Jack-knife - this method starts by dividing the survey sample into a number of equally sized groups (replicate groups), containing one or more units. Pseudo-estimates of the population total are then calculated from the sample by excluding each replicate group in turn. The jack-knife variance is derived from the variation of the respective pseudo-estimates around the estimate based on the whole sample. This method is used in a number of household surveys, including the Labour Force Survey (from November 2002), Supplementary surveys (from August 2005), the Multi Purpose Household Survey (MPHS) and some labour-related business surveys.
Ultimate cluster variance - this method is used in some multi-stage sampling schemes (see previous explanation of multi-stage sampling), and involves using the variation in estimates derived from the first-stage units to estimate the variance of the total estimate. This method is used in the Survey of Employee Earnings and Hours.
Split halves - this method involves dividing the sample into half and, from each half, obtaining an independent estimate of the total. The variance estimate is produced using the square of the difference of these estimates. Variations of the split halves method for calculating variance estimates were used in a number of household surveys including the Labour Force Survey prior to November 2002 and Supplementary surveys prior to August 2005.

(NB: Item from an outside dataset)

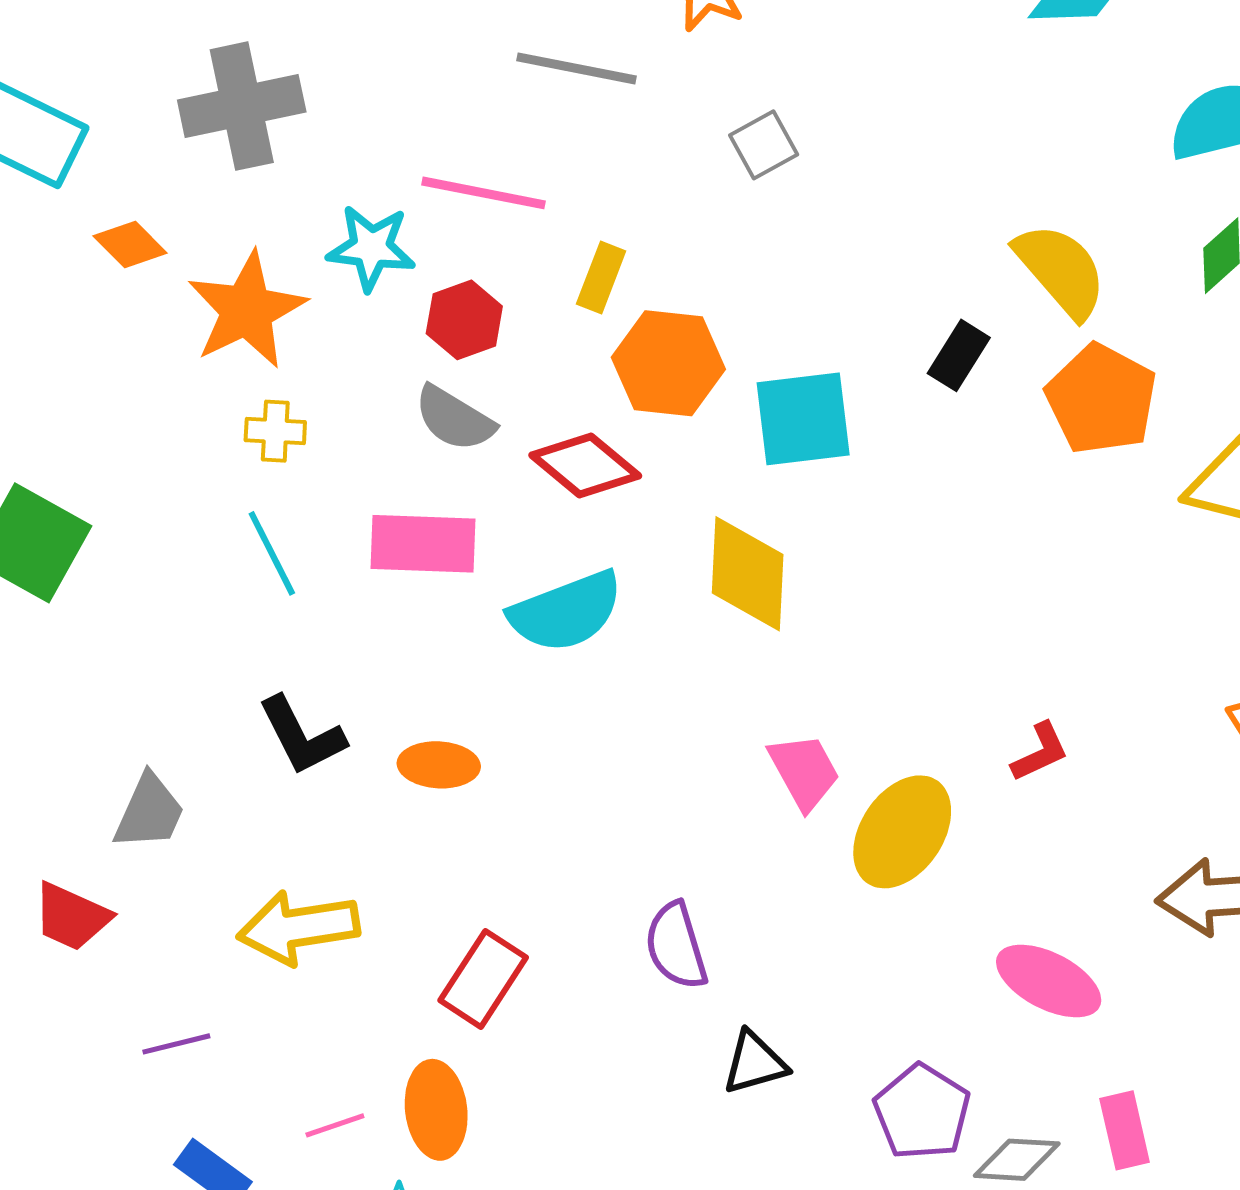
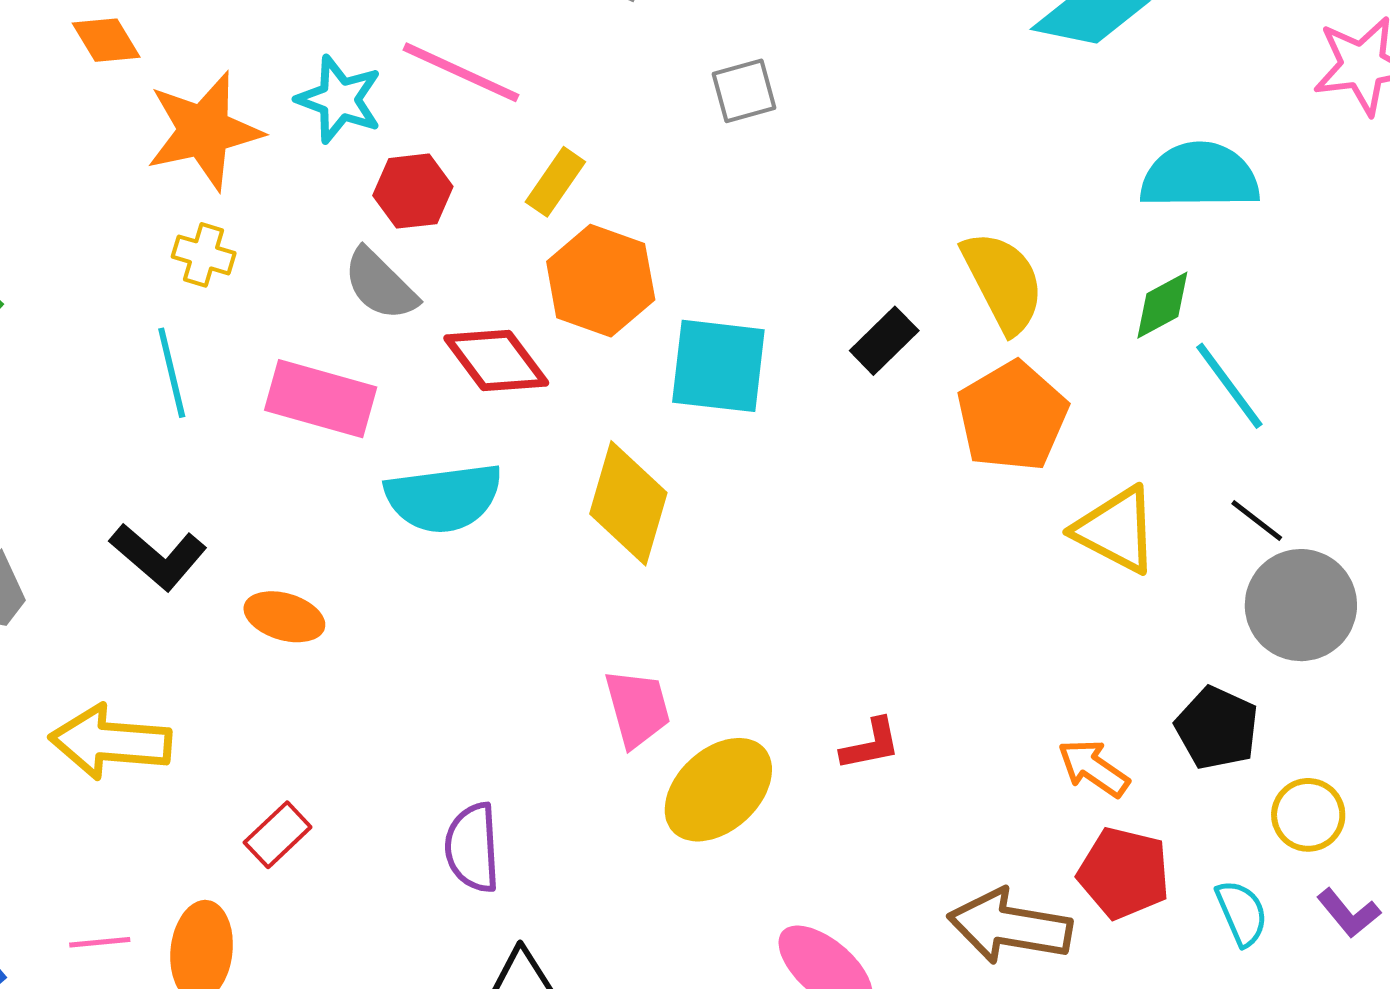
black L-shape: (302, 736) -> (158, 557), turned -36
red rectangle: (483, 979) -> (278, 835), size x0.7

17.95 The variances indicated in ABS household survey publications are generally based on models of each survey's variance. The variances for a range of estimates are calculated using one of the above methods and a curve is fitted to the results. This curve indicates the level of variance which could be expected for a particular size of estimate.

Standard Error (SE)

17.96 The most commonly used measure of sampling error is called the standard error. The standard error is equal to the square root of the variance. An estimate of the standard error can be derived from either the population variance (if known) or the estimated variance from the sample units. Any estimate derived from a probability based sample survey has a standard error associated with it (called the standard error of the estimate). The main features of standard errors are set out below.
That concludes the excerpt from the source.